Gregory Denomme, immunologist and medical affairs director, Grifols Diagnostic Solutions

Clinical trials and the road ahead

Toye's RESTORE trial, the first to test lab-grown red blood cells in healthy volunteers, marks a critical step-though the cells used were not gene-edited. The process, a decade in development, underscores the complexity of translating research into clinical practice.

For now, traditional donations remain the backbone of transfusion medicine. Yet for Rh null individuals, lab-grown alternatives could be transformative. Toye's spin-off, Scarlet Therapeutics, is building a rare-blood cell bank, prioritizing donors with minimal antigens to maximize compatibility.
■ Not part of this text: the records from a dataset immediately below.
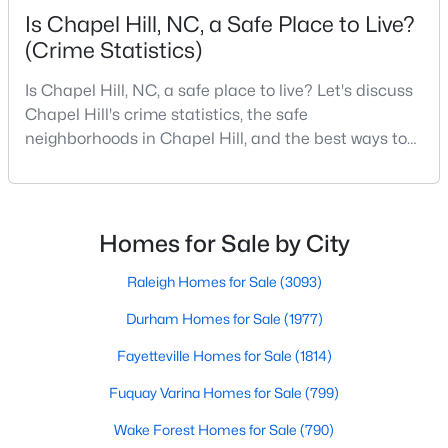
Is Chapel Hill, NC, a Safe Place to Live?
MLS#: 10183651
(Crime Statistics)
Is Chapel Hill, NC, a safe place to live? Let's discuss
«
1
2
3
4
...
29
»
Chapel Hill's crime statistics, the safe
neighborhoods in Chapel Hill, and the best ways to
stay safe. If you consider moving to Chapel Hill, NC,
you will quickly discover why people love living here.
Current Real Estate Statistics for Homes in
Chapel Hill, NC
As one of the best places to live in NC, Chapel Hill is
more than just a town. Home to the University of
Homes for Sale by City
North Carolina, Chapel Hill, this col
675
87
$317
$852,172
Raleigh Homes for Sale
(3093)
Homes
Avg. Days
Avg. $ /
Med. List Price
Durham Homes for Sale
(1977)
Listed
on Site
Sq.Ft.
Fayetteville Homes for Sale
(1814)
Fuquay Varina Homes for Sale
(799)
Chapel Hill, North Carolina: A Premier
Wake Forest Homes for Sale
(790)
Destination for Homebuyers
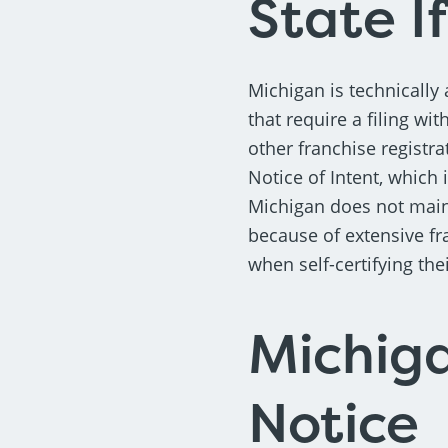
State If
Michigan is technically 
that require a filing wit
other franchise registra
Notice of Intent, which 
Michigan does not main
because of extensive fr
when self-certifying the
Michiga
Notice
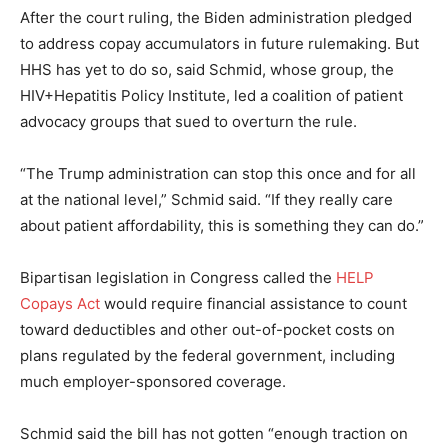
After the court ruling, the Biden administration pledged
to address copay accumulators in future rulemaking. But
HHS has yet to do so, said Schmid, whose group, the
HIV+Hepatitis Policy Institute, led a coalition of patient
advocacy groups that sued to overturn the rule.
“The Trump administration can stop this once and for all
at the national level,” Schmid said. “If they really care
about patient affordability, this is something they can do.”
Bipartisan legislation in Congress called the
HELP
Copays Act
would require financial assistance to count
toward deductibles and other out-of-pocket costs on
plans regulated by the federal government, including
much employer-sponsored coverage.
Schmid said the bill has not gotten “enough traction on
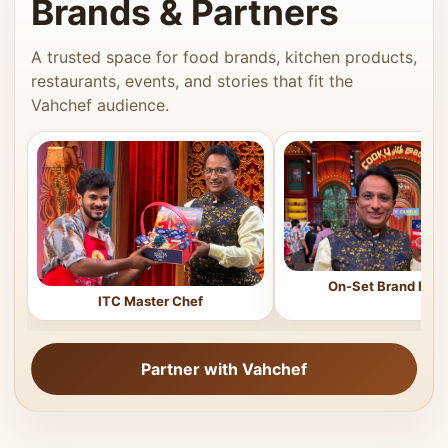
Brands & Partners
A trusted space for food brands, kitchen products,
restaurants, events, and stories that fit the
Vahchef audience.
On-Set Brand Feat
ITC Master Chef
Partner with Vahchef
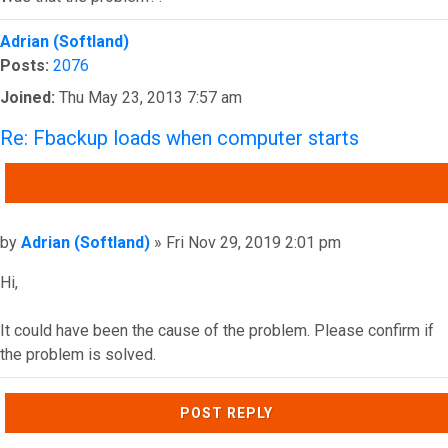
Top
Adrian (Softland)
Posts:
2076
Joined:
Thu May 23, 2013 7:57 am
Re: Fbackup loads when computer starts
QUOTE
Post
by
Adrian (Softland)
»
Fri Nov 29, 2019 2:01 pm
Hi,
It could have been the cause of the problem. Please confirm if
the problem is solved.
Top
POST REPLY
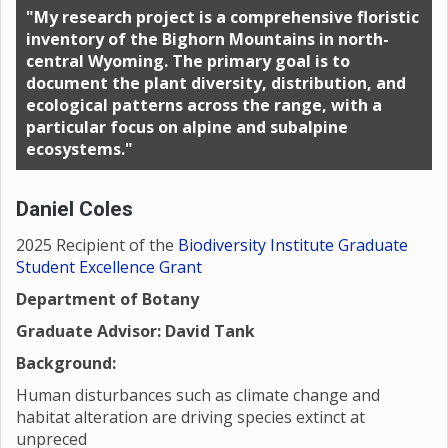
"My research project is a comprehensive floristic
inventory of the Bighorn Mountains in north-
central Wyoming. The primary goal is to
document the plant diversity, distribution, and
ecological patterns across the range, with a
particular focus on alpine and subalpine
ecosystems."
Daniel Coles
2025 Recipient of the
Biodiversity Institute Graduate
Student Excellence Grant
Department of Botany
Graduate Advisor: David Tank
Background:
Human disturbances such as climate change and
habitat alteration are driving species extinct at
unpreced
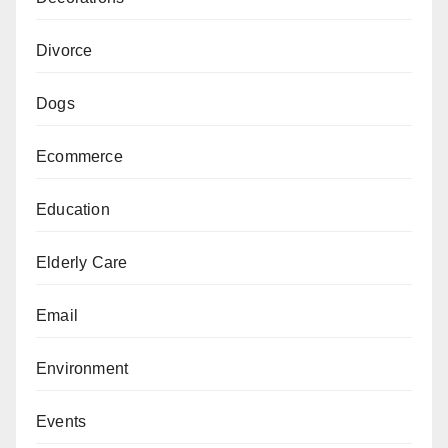
Divorce
Dogs
Ecommerce
Education
Elderly Care
Email
Environment
Events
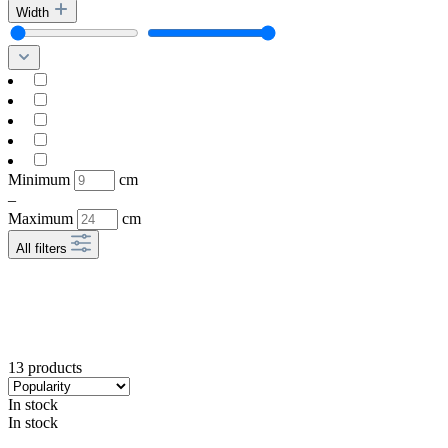
Width
Minimum
cm
–
Maximum
cm
All filters
13 products
In stock
In stock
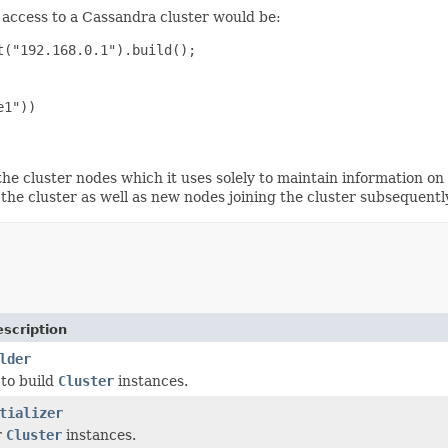
f access to a Cassandra cluster would be:
("192.168.0.1").build();

1"))

he cluster nodes which it uses solely to maintain information on 
 the cluster as well as new nodes joining the cluster subsequentl
scription
lder
 to build
Cluster
instances.
tializer
r
Cluster
instances.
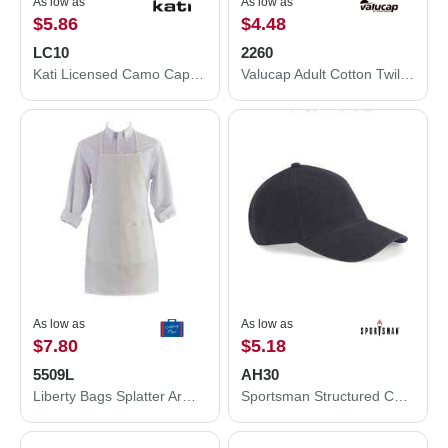
As low as
As low as
$5.86
$4.48
LC10
2260
Kati Licensed Camo Cap LC10
Valucap Adult Cotton Twill Cap 2260
As low as
As low as
$7.80
$5.18
5509L
AH30
Liberty Bags Splatter Armor Apron 5509L
Sportsman Structured Cap AH30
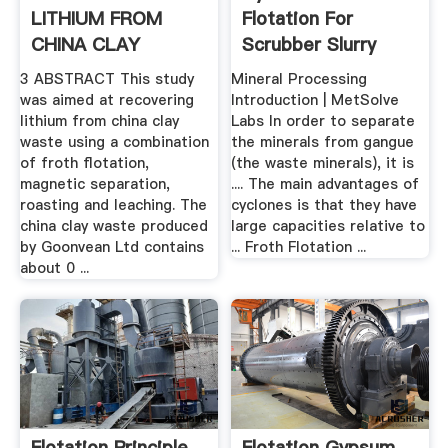
LITHIUM FROM
Flotation For
CHINA CLAY
Scrubber Slurry
WASTE ...
3 ABSTRACT This study
Mineral Processing
was aimed at recovering
Introduction | MetSolve
lithium from china clay
Labs In order to separate
waste using a combination
the minerals from gangue
of froth flotation,
(the waste minerals), it is
magnetic separation,
.... The main advantages of
roasting and leaching. The
cyclones is that they have
china clay waste produced
large capacities relative to
by Goonvean Ltd contains
... Froth Flotation ...
about 0 ...
Flotation Principle
Flotation Gypsum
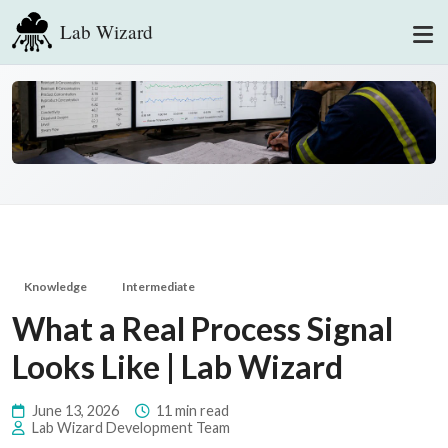
Lab Wizard
Knowledge
Intermediate
What a Real Process Signal
Looks Like | Lab Wizard
June 13, 2026
11 min read
Lab Wizard Development Team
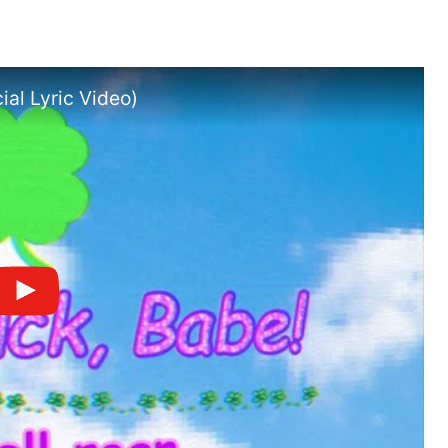
ial Lyric Video)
Gene editing, he notes, remains a "future option" if natural selection falls short.

Key obstacles

  • Maturation challenges: Lab-grown cells often fail to fully develop, risking inefficacy.
  • Regulatory hurdles: Gene-edited blood faces stringent approval processes.
  • Cost: Synthetic production is vastly more expensive than traditional donation.

Why 'golden blood' matters beyond rarity

Beyond emergencies, Rh null research could revolutionize transfusion medicine by:

  1. Reducing allergic reactions in patients with multiple antibodies.
  2. Enabling safer transfusions for ethnic minorities, who often face antigen mismatches in donor pools.
  3. Serving as a template for "universal" blood-though Toye cautions that "no single product will ever cover 100% of cases" due to the 366+ known antigens.

As Denomme puts it: "The goal isn't just to replace donations, but to fill the gaps where nature-and geography-leave patients vulnerable."